Work instructions:
Print the listing below exactly, images excluded.

Supplied entries:
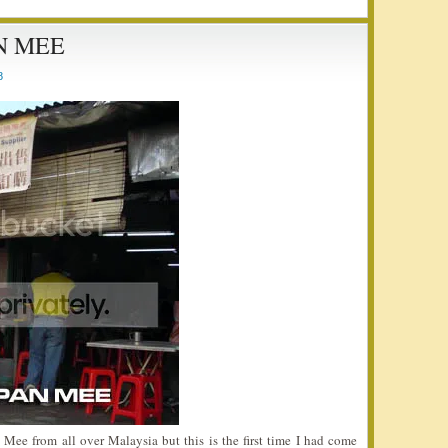
N MEE
8
 Mee from all over Malaysia but this is the first time I had come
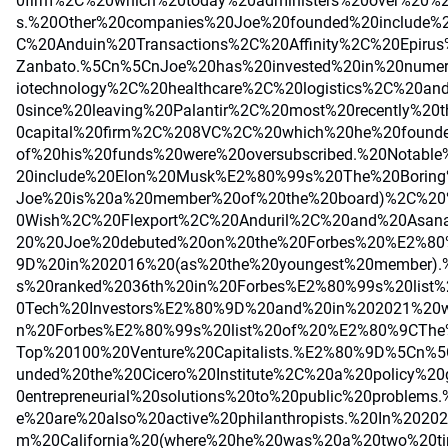
0firm%2C%20which%20today%20administers%20over%20%24
s.%20Other%20companies%20Joe%20founded%20include
C%20Anduin%20Transactions%2C%20Affinity%2C%20Epir
Zanbato.%5Cn%5CnJoe%20has%20invested%20in%20nume
iotechnology%2C%20healthcare%2C%20logistics%2C%20a
0since%20leaving%20Palantir%2C%20most%20recently%20
0capital%20firm%2C%208VC%2C%20which%20he%20found
of%20his%20funds%20were%20oversubscribed.%20Notable
20include%20Elon%20Musk%E2%80%99s%20The%20Borin
Joe%20is%20a%20member%20of%20the%20board)%2C%20
0Wish%2C%20Flexport%2C%20Anduril%2C%20and%20Asan
20%20Joe%20debuted%20on%20the%20Forbes%20%E2%80
9D%20in%202016%20(as%20the%20youngest%20member)
s%20ranked%2036th%20in%20Forbes%E2%80%99s%20lis
0Tech%20Investors%E2%80%9D%20and%20in%202021%20
n%20Forbes%E2%80%99s%20list%20of%20%E2%80%9CTh
Top%20100%20Venture%20Capitalists.%E2%80%9D%5Cn%
unded%20the%20Cicero%20Institute%2C%20a%20policy%20
0entrepreneurial%20solutions%20to%20public%20problem
e%20are%20also%20active%20philanthropists.%20In%202
m%20California%20(where%20he%20was%20a%20two%20ti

Output:
N MEE
8
 Mee from all over Malaysia but this is the first time I had come
0firm%2C%20which%20today%20administers%20over%20%24
s.%20Other%20companies%20Joe%20founded%20include
C%20Anduin%20Transactions%2C%20Affinity%2C%20Epir
Zanbato.%5Cn%5CnJoe%20has%20invested%20in%20nume
iotechnology%2C%20healthcare%2C%20logistics%2C%20a
0since%20leaving%20Palantir%2C%20most%20recently%20
0capital%20firm%2C%208VC%2C%20which%20he%20found
of%20his%20funds%20were%20oversubscribed.%20Notable
20include%20Elon%20Musk%E2%80%99s%20The%20Borin
Joe%20is%20a%20member%20of%20the%20board)%2C%20
0Wish%2C%20Flexport%2C%20Anduril%2C%20and%20Asan
20%20Joe%20debuted%20on%20the%20Forbes%20%E2%80
9D%20in%202016%20(as%20the%20youngest%20member)
s%20ranked%2036th%20in%20Forbes%E2%80%99s%20lis
0Tech%20Investors%E2%80%9D%20and%20in%202021%20
n%20Forbes%E2%80%99s%20list%20of%20%E2%80%9CTh
Top%20100%20Venture%20Capitalists.%E2%80%9D%5Cn%
unded%20the%20Cicero%20Institute%2C%20a%20policy%20
0entrepreneurial%20solutions%20to%20public%20problem
e%20are%20also%20active%20philanthropists.%20In%202
m%20California%20(where%20he%20was%20a%20two%20ti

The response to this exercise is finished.